Managing Risk

Updated

TL;DR. The AI risk you are afraid of is not the AI risk that is going to hit you. The fear is regulator action and front-page lawsuits. The reality is your VP of Sales pasted a deal sheet into a free chat tool last Tuesday and you have no record of it. There are five failure modes that actually land in enterprises right now: data leakage, wrong answers, over-reliance, shadow AI, and ungoverned automation, the scheduled agent running on a clock that nobody in IT approved. Each has a small set of boring controls that work. The rest is theater.

Somebody on your leadership team has been emailed a slide deck about AI risk. It probably has a 4x4 matrix. It enumerates seventeen risk categories with red, yellow, and green dots. It mentions the EU AI Act. It includes a recommendation to establish an AI ethics committee. It is on the agenda for next month’s risk review.

In the same week, three things happened that the deck did not catch. A junior analyst pasted a draft client roster into a free chat tool to clean up the formatting. A customer service bot quoted a refund policy that the company does not have. And the VP whose seat sat idle for nine months started a personal Claude account because the approved tool was worse than the consumer version.

None of those will appear on the risk register. All of them are the actual risk.

Why the risk register misses

The default executive playbook for AI risk is the playbook for every other emerging risk. Convene a working group. Inventory the categories. Score each one on likelihood and impact. Color-code. Present quarterly. Track movement.

This catches nothing because risk registers operate at the wrong layer. Registers track categories. Incidents happen at surfaces. A category like “data privacy violation” tells you nothing about whether your people are pasting customer records into ChatGPT today. A category like “model bias” tells you nothing about whether the chatbot you deployed last quarter is making refund commitments you cannot honor. The register is at the altitude of an ethics committee. The incident is at the altitude of a browser tab.

The deeper problem is that the register lets the executive feel governed without doing anything operational. The slide is the artifact. The artifact substitutes for the control. Six quarters later there is a thick binder of governance documents and a security team that still has no idea which AI tools their employees opened this morning.

Risk that gets managed has telemetry, an owner, and a kill switch. Risk that gets registered has a color.

The five failure modes

Almost every real AI incident at a normal enterprise falls into one of five categories. Four of them are old news. The fifth arrived this year, when agents learned to run on a schedule. None of them are exotic. All of them have a control that costs less than the AI program.

Data leakage

Your people put things into AI tools that should not be there. Source code. Customer rosters. Salary spreadsheets. Draft contracts. Acquisition targets. Sometimes they use the consumer tier of a tool whose data terms permit training on inputs. Sometimes they use the enterprise tier but exfiltrate to a personal account on a weekend. Either way, the data is now somewhere it was not yesterday, and you cannot get it back.

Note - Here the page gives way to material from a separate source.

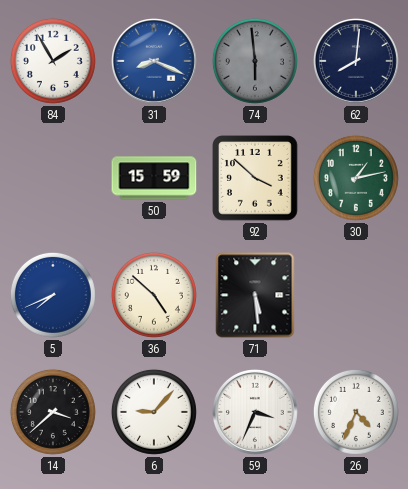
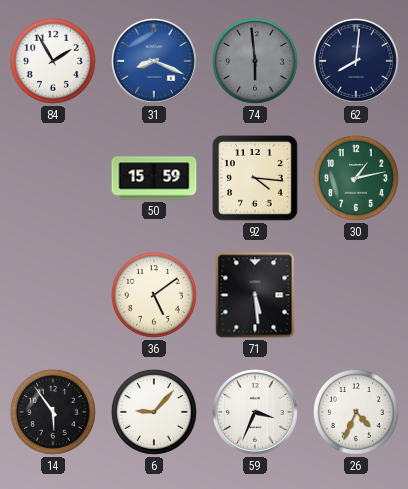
92: 3:52 -> 4:16
5: 7:41 -> none
36: 4:52 -> 5:09
14: 3:38 -> 5:54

Samsung remains the canonical version of this failure. In 2023, engineers pasted source code and internal meeting notes into a public chat tool to debug and summarize, the leak surfaced, and the company banned generative AI on company devices.1 The reflex response was a perimeter ban. The actual lesson was that no approved equivalent existed when the work showed up.

The control is paired and unglamorous. First, an enterprise tier of an approved chat tool with a signed data agreement that prohibits training on your inputs. Second, an endpoint or browser-level data loss prevention tool that flags paste events into known AI domains, including the long tail. The first removes the reason to use a consumer tool. The second tells you when somebody used one anyway. You need both. Neither alone is a control. The IBM 2025 breach data is blunt on the point: 97 percent of organizations that reported an AI-related security incident lacked proper AI access controls.2

If you have neither, your data leakage program is a wish.

Wrong answers

Models confabulate. They produce text that looks correct, in a confident register, with no marker that anything is invented. In a workflow with a competent human reviewer this is annoying. In a workflow without one it is a lawsuit.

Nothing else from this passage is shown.